Opinion: The Android 'Open' Myth: EU Finally Forces Google to Unlock the Garden

AI-generated image · US National Wire
Google has long marketed Android as an open ecosystem, but a new European Commission mandate reveals the truth: it was a walled garden designed to protect Gemini.
For years, Google has leaned into the narrative that Android is the open-source alternative to the closed-off world of Apple. But as any consumer advocate will tell you, 'open' is a relative term when the gatekeeper holds all the keys. Now, as The Verge first reported, the European Union is finally calling Google's bluff.
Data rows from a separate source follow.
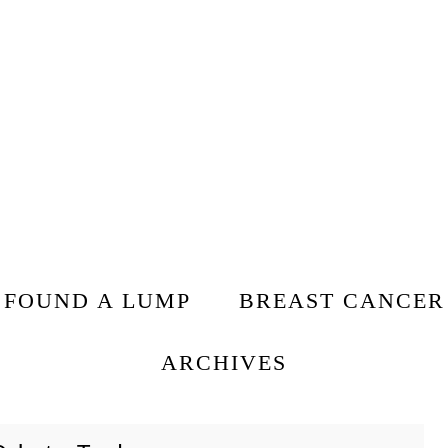
I FOUND A LUMP
BREAST CANCER
ARCHIVES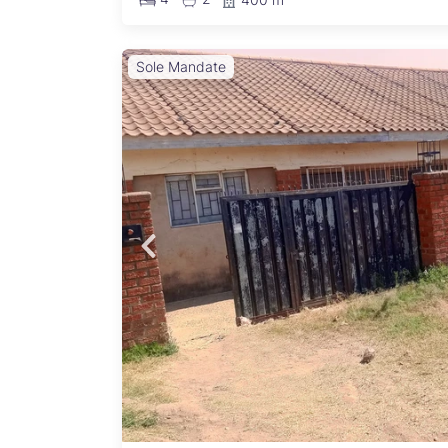
Sole Mandate
ro
able
n the
 pillar
lready
r
set is
. The
r extra
d
nality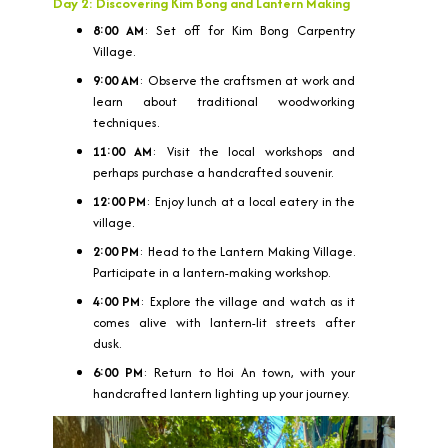
Day 2: Discovering Kim Bong and Lantern Making
8:00 AM
: Set off for Kim Bong Carpentry
Village.
9:00 AM
: Observe the craftsmen at work and
learn about traditional woodworking
techniques.
11:00 AM
: Visit the local workshops and
perhaps purchase a handcrafted souvenir.
12:00 PM
: Enjoy lunch at a local eatery in the
village.
2:00 PM
: Head to the Lantern Making Village.
Participate in a lantern-making workshop.
4:00 PM
: Explore the village and watch as it
comes alive with lantern-lit streets after
dusk.
6:00 PM
: Return to Hoi An town, with your
handcrafted lantern lighting up your journey.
In a decision handed down on Thursday, the European Commission—the EU's executive arm—ordered Google to provide rival AI assistants with the same system features and data access that it grants to its own Gemini AI. This order is a direct result of the Digital Markets Act (DMA), which mandates that designated 'gatekeepers' provide competitors with access to systems and data comparable to what their own internal services enjoy.
According to reporting from The Verge, Google has spent years resisting this level of access. The company has attempted to shield its ecosystem by arguing that opening its systems would compromise user privacy, security, and safety. While Google frames these as altruistic concerns, the reality is simpler: deep integration is a competitive moat. Gemini is already preinstalled as the default assistant on many devices, ensuring Google maintains a dominant grip on the user experience.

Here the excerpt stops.